When treating depression and anxiety it’s always worthwhile to ask “What do you do when you feel especially awful and you want to feel better right now?”
Most people will have at least a few answers. Some of these are pretty good: Call a supportive friend, get outside, try to get something done.
Novice therapists are often mystified by these behaviours. Who ever thought that sitting alone in the dark would solve an anxiety problem? Isn’t it obvious, after months and months, that this isn’t working? Frustrated family members sometimes arrive at what seems like the only possible explanation. “You must like feeling this way.”
But even as the thought occurs to them, they know it’s wrong. No one likes to be anxious or depressed. So why do they do these things? The answer is quite simple.
If you’re afraid of dogs and you want to feel better, it’s easy. Just avoid places where you might run into dogs. If you’re depressed and coping with the world overwhelms you, then stay home.
The problem is this: Almost everything that an anxious or depressed person feels tempted to do when they feel especially uncomfortable will help them to feel a bit better in the short run, but has the cost of making them feel worse in the long run.
When people go to therapy, they know quite well that the therapist is not going to advise them to sit more often in the dark, or avoid dogs at all costs. They know that therapy is going to involve turning around and doing the opposite.
Of course, any therapy that advises a depressed person to fill their schedule, exercise three times a day, socialize all evening, eat a perfectly balanced diet, adopt a rigidly healthy sleep schedule, and take on three hobbies is doomed to failure. “Just go to the dog park and let all the dogs jump on you for three hours” is not going to work because it is never going to happen. When therapists get the dreaded “Yes, but…” the problem is usually not the client’s personality but the therapist’s pushiness.
But therapy will usually involve taking note of our unhelpful temptations and gently, gradually doing the opposite. You’re a bit oversensitive to light, so open the curtains. You have no energy, so go for a short walk. You fear dogs, so look at dog pictures on the internet.
Therapy, then, is inherently a pain in the butt. The job will almost always be to make ourselves slightly more uncomfortable in the short run in order to feel less uncomfortable in the long run.

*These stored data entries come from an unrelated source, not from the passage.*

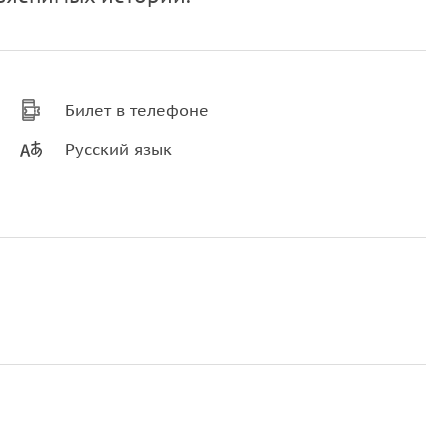
Билет в телефоне
Русский язык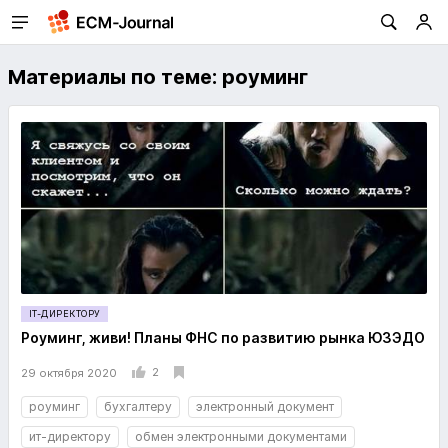
Материалы по теме: роуминг
IT-ДИРЕКТОРУ
Роуминг, живи! Планы ФНС по развитию рынка ЮЗЭДО
2
29 октября 2020
роуминг
бухгалтеру
электронный документ
ит-директору
обмен электронными документами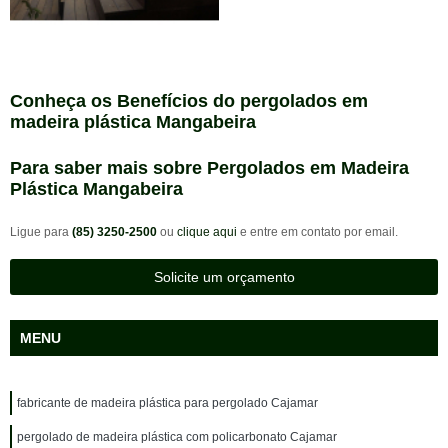
Conheça os Benefícios do pergolados em
madeira plástica Mangabeira
Para saber mais sobre Pergolados em Madeira
Plástica Mangabeira
Ligue para
(85) 3250-2500
ou
clique aqui
e entre em contato por email.
Solicite um orçamento
MENU
fabricante de madeira plástica para pergolado Cajamar
pergolado de madeira plástica com policarbonato Cajamar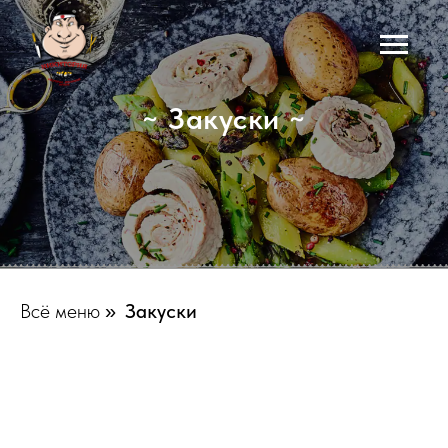
~ Закуски ~
Всё меню
Закуски
»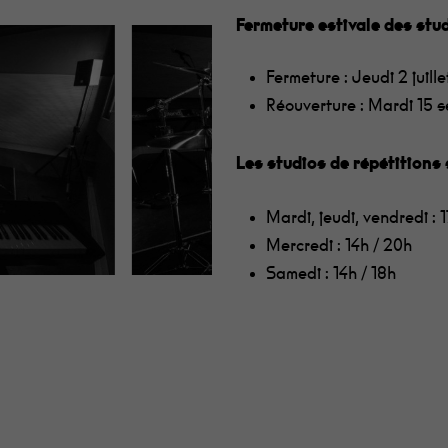
Fermeture estivale des stu
Fermeture : Jeudi 2 juille
Réouverture : Mardi 15 
Les studios de répétitions 
Mardi, jeudi, vendredi : 
Mercredi : 14h / 20h
Samedi : 14h / 18h
our fermer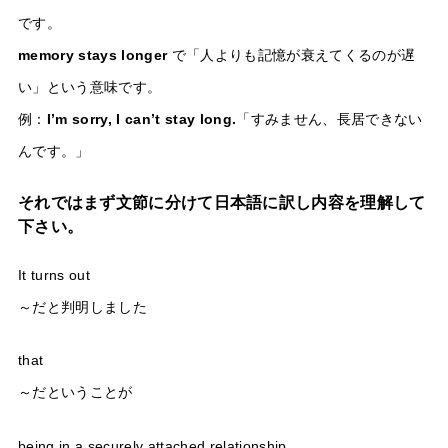
です。
memory stays longer
で「人よりも記憶が衰えてくるのが遅
い」という意味です。
例：
I’m sorry, I can’t stay long.
「すみません、長居できない
んです。」
それではまず文節に分けて日本語に訳し内容を理解して
下さい。
It turns out
～だと判明しました
that
～だということが
being in a securely attached relationship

This is the short term / long term problem. The question is not “Do you want to feel better?” but “When do you want to feel better, and how much?”
This is not just true in therapy, but in life in general. On a daily basis we are faced with situations in which we have to make a choice between momentary relief and more lasting happiness. If we feel stuck, or if our behaviour seems self-destructive, we can ask ourselves “What am I doing to make myself feel better right now, and is this contributing to the problem?”